### Problem requirements
Say how many lines in the entries hold the string "onze", giving the number by itself.

[Source records]
━━━━━━━━

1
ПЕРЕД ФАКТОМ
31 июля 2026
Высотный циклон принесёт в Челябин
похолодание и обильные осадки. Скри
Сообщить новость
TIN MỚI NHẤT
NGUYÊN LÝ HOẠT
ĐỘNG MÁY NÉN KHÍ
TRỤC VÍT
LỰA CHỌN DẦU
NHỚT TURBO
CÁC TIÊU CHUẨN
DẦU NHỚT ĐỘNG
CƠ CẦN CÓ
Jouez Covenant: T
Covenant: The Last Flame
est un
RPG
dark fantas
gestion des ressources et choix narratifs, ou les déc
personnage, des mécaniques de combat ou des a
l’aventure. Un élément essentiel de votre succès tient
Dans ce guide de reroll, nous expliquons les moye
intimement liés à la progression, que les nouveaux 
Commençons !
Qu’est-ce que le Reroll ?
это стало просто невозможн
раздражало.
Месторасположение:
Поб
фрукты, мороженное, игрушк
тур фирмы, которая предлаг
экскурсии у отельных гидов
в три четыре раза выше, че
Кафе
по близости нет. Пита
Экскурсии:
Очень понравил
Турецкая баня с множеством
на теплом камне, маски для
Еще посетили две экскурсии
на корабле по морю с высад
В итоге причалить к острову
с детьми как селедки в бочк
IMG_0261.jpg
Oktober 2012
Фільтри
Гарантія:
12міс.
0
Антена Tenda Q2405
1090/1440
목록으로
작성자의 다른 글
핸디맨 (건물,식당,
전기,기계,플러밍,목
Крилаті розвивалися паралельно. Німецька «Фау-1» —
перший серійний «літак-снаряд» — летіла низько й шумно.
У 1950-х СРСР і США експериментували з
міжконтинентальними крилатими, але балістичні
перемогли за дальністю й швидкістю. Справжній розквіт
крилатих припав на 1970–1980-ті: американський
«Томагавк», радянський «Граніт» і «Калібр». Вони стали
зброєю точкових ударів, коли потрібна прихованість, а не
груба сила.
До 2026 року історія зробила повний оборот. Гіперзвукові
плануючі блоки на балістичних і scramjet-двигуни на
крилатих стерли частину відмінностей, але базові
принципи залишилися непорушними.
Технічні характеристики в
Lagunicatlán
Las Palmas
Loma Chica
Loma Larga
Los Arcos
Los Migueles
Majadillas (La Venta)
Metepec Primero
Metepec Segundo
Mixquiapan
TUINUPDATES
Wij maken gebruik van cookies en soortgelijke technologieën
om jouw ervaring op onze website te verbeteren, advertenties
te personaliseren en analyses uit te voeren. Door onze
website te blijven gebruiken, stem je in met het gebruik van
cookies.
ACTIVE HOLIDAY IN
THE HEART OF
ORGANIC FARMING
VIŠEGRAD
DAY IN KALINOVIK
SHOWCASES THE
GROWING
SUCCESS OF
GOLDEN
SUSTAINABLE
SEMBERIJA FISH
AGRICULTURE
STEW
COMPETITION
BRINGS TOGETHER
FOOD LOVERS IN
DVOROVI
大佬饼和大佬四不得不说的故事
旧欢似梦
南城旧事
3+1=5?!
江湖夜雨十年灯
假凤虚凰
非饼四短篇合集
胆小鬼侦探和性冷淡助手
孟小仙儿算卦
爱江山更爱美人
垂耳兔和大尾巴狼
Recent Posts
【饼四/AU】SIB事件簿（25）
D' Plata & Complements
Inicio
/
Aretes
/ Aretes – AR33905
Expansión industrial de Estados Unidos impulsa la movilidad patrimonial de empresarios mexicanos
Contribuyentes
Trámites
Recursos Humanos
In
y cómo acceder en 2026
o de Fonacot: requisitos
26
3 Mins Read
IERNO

━━━━━━━━

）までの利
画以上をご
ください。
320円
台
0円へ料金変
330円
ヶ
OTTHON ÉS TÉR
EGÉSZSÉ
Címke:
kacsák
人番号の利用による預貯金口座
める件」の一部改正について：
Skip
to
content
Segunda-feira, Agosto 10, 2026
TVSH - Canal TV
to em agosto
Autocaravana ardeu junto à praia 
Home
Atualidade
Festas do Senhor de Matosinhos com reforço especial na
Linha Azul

━━━━━━━━

### Response to the exercise
2